Short Integer Solution: Difference between revisions

Revision as of 11:09, 24 July 2025

Short Integer Solution (SIS) is an average-case problem, which was introduced in 1996 by Miklós Ajtai.^[1] He introduced a family of one-way functions based on SIS and showed that SIS is hard to solve on average if a version of the shortest vector problem is hard in a worst-case scenario.

Formal Definition

SIS_n,m,q,β `STANDARD`

Let matrix $𝐀 \in ℤ_{q}^{n \times m}$ be chosen uniformly at random. An adversary is asked to find a short non-zero vector $𝐬 \in ℤ^{m}$ satisfying $𝐀 \cdot 𝐬 = 𝟎 mod q \land 0 < ‖ 𝐬 ‖ \leq β$ .

A solution to SIS without the condition $‖ 𝐬 ‖ \leq β$ can be found using Gaussian elimination. Thus, the condition $β < q$ is required as otherwise $(q, 0, \dots, 0) \in ℤ^{m}$ is a trivial solution.

Versions of SIS

ISIS_n,m,q,β - Inhomogeneous SIS `EQUIVALENT`

Let matrix $𝐀 \in ℤ_{q}^{n \times m}$ and target vector $𝐭 \in ℤ_{q}^{n}$ be chosen uniformly at random. An adversary is asked to find a short vector $𝐬 \in ℤ^{m}$ satisfying $𝐀 \cdot 𝐬 = 𝐭 mod q \land ‖ 𝐬 ‖ \leq β$ .

The inhomogeneous version of SIS introduces a target vector $𝐭 \in ℤ_{q}^{n}$ , which is chosen uniformly at random. The probability of ending up in the homogeneous case with $𝐭 = 𝟎$ happens with probability $q^{- n}$ , which allows removing the condition of $𝐬$ being non-zero.

ISIS is as hard as SIS. A SIS instance can be reduced to ISIS using the last column of $𝐀$ as target vector for ISIS. Any solution $𝐬 \in ℤ^{m - 1}$ to the ISIS instance with challenge matrix $𝐀_{[1 : m - 1]}$ and target vector $𝐚_{m}$ yields a valid SIS solution $(𝐬^{T}, - 1) \in ℤ^{m}$ of slightly larger norm. The reduction from ISIS to SIS requires index guessing a non-zero entry in the SIS solution and embedding the target vector at this position in the challenge matrix $𝐀$ .

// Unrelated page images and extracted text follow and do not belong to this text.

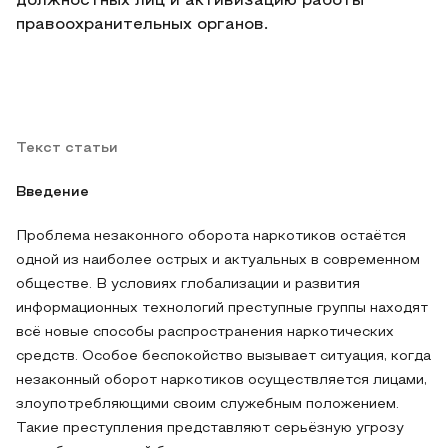
должностных лиц и активизацию работы
правоохранительных органов.
Текст статьи
Введение
Проблема незаконного оборота наркотиков остаётся
одной из наиболее острых и актуальных в современном
обществе. В условиях глобализации и развития
информационных технологий преступные группы находят
всё новые способы распространения наркотических
средств. Особое беспокойство вызывает ситуация, когда
незаконный оборот наркотиков осуществляется лицами,
злоупотребляющими своим служебным положением.
Такие преступления представляют серьёзную угрозу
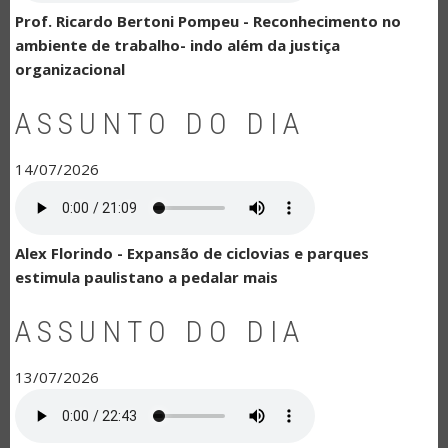
Prof. Ricardo Bertoni Pompeu - Reconhecimento no
ambiente de trabalho- indo além da justiça
organizacional
ASSUNTO DO DIA
14/07/2026
Alex Florindo - Expansão de ciclovias e parques
estimula paulistano a pedalar mais
ASSUNTO DO DIA
13/07/2026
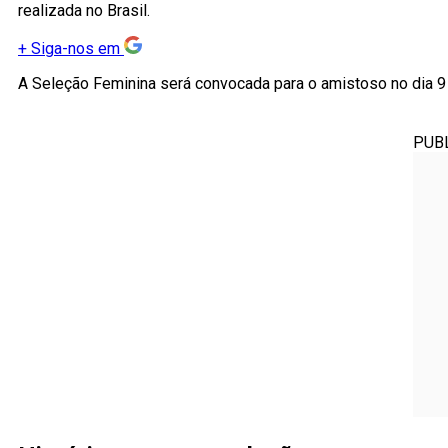
realizada no Brasil.
+
Siga-nos em
A Seleção Feminina será convocada para o amistoso no dia 9
PUB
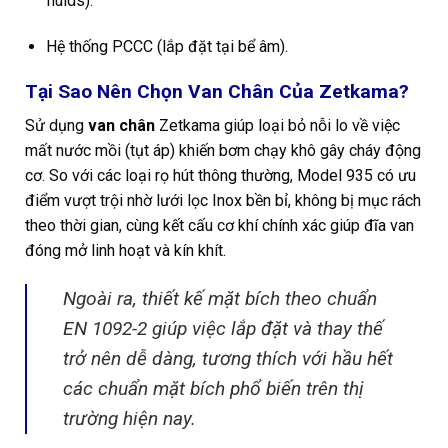
fluids).
Hệ thống PCCC (lắp đặt tại bể âm).
Tại Sao Nên Chọn Van Chân Của Zetkama?
Sử dụng
van chân
Zetkama giúp loại bỏ nỗi lo về việc
mất nước mồi (tụt áp) khiến bơm chạy khô gây cháy động
cơ. So với các loại rọ hút thông thường, Model 935 có ưu
điểm vượt trội nhờ lưới lọc Inox bền bỉ, không bị mục rách
theo thời gian, cùng kết cấu cơ khí chính xác giúp đĩa van
đóng mở linh hoạt và kín khít.
Ngoài ra, thiết kế mặt bích theo chuẩn
EN 1092-2 giúp việc lắp đặt và thay thế
trở nên dễ dàng, tương thích với hầu hết
các chuẩn mặt bích phổ biến trên thị
trường hiện nay.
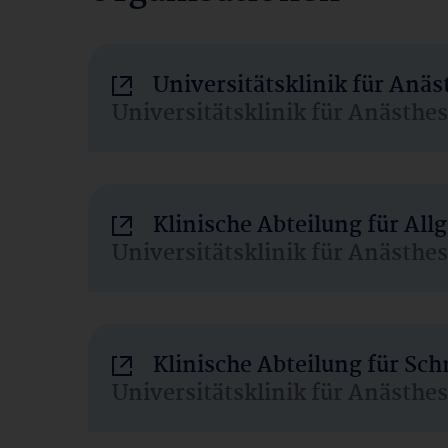
Universitätsklinik für Anä
Universitätsklinik für Anästhe
Klinische Abteilung für Al
Universitätsklinik für Anästhe
Klinische Abteilung für Sc
Universitätsklinik für Anästhe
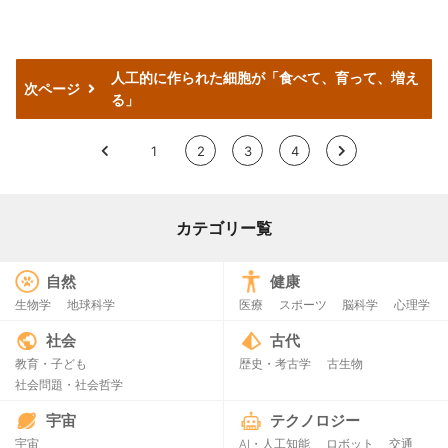
人工的に作られた細胞が「食べて、育って、増え
次ページ
る」
<
1
2
3
4
>
カテゴリー覧
自然
健康
生物学
地球科学
医療
スポーツ
脳科学
心理学
社会
古代
教育・子ども
歴史・考古学
古生物
社会問題・社会哲学
宇宙
テクノロジー
宇宙
AI・人工知能
ロボット
交通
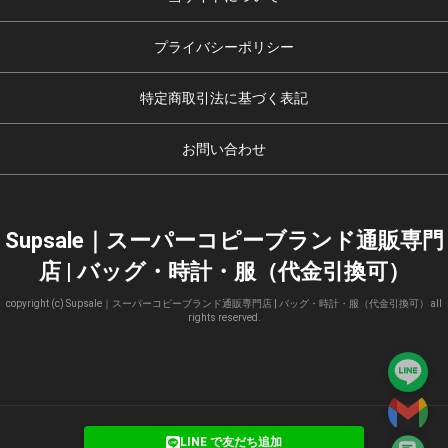
プライバシーポリシー
特定商取引法に基づく表記
お問い合わせ
Supsale｜スーパーコピーブランド通販専門
店 | バッグ・時計・服（代金引換可）
copyright (c) Supsale｜スーパーコピーブランド通販専門店 | バッグ・時計・服（代金引換可） all
rights reserved.
LINE で友だち追加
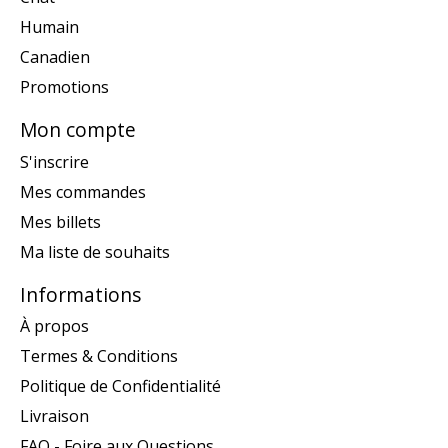
Humain
Canadien
Promotions
Mon compte
S'inscrire
Mes commandes
Mes billets
Ma liste de souhaits
Informations
À propos
Termes & Conditions
Politique de Confidentialité
Livraison
FAQ - Foire aux Questions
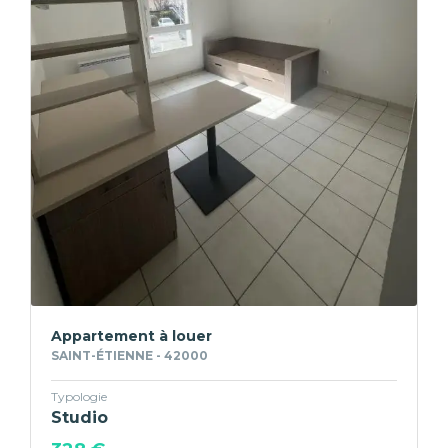
Appartement à louer
SAINT-ÉTIENNE - 42000
Typologie
Studio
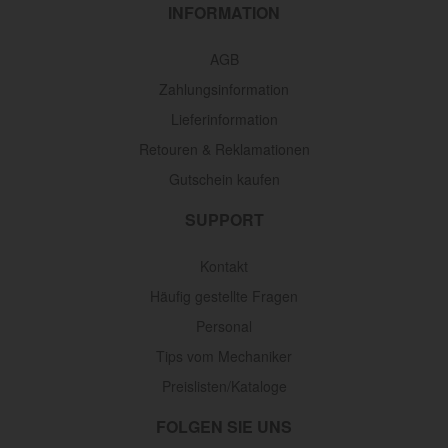
INFORMATION
AGB
Zahlungsinformation
Lieferinformation
Retouren & Reklamationen
Gutschein kaufen
SUPPORT
Kontakt
Häufig gestellte Fragen
Personal
Tips vom Mechaniker
Preislisten/Kataloge
FOLGEN SIE UNS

NFSIS_n,m,q,β - Normal Form SIS `EQUIVALENT`

Let matrix $\bar{𝐀} \in ℤ_{q}^{n \times m - n}$ be chosen uniformly at random and define $𝐀 = [\begin{matrix} 𝐈_{n} & \bar{𝐀} \end{matrix}]$ . An adversary is asked to find a short non-zero vector $𝐬 \in ℤ^{m}$ satisfying $𝐀 \cdot 𝐬 = 𝐭 mod q \land 0 < ‖ 𝐬 ‖ \leq β$ .

Normal Form SIS is related to the Hermite normal form of a uniformly random matrix $𝐀 \in ℤ_{q}^{n \times m}$ . The normal form version of SIS is often used to reduce public key sizes by size $n$ as the static part of the matrix, the identity matrix $𝐈_{n}$ , can be omitted for data transmission.

A SIS instance can be reduced to a NFSIS instance if the first $n$ columns of its challenge matrix $𝐀$ are invertible over $ℤ_{q}$ . Assuming this is the case, denote the first $n$ columns of $𝐀$ by $𝐀_{0}$ and define the NFSIS challenge matrix by $𝐀_{0}^{- 1} \cdot 𝐀$ . Then, any solution of the NFSIS instance is a solution of the SIS instance and vice versa.

Further versions

SIS with infinity norm^[2]
Decision SIS^[2]

Analysis of Assumption

The initial hardness results of Ajtai^[1] in 1996 were later refined by a series of works^[3]^[4]^[5]. All results follow are instances of the following theorem.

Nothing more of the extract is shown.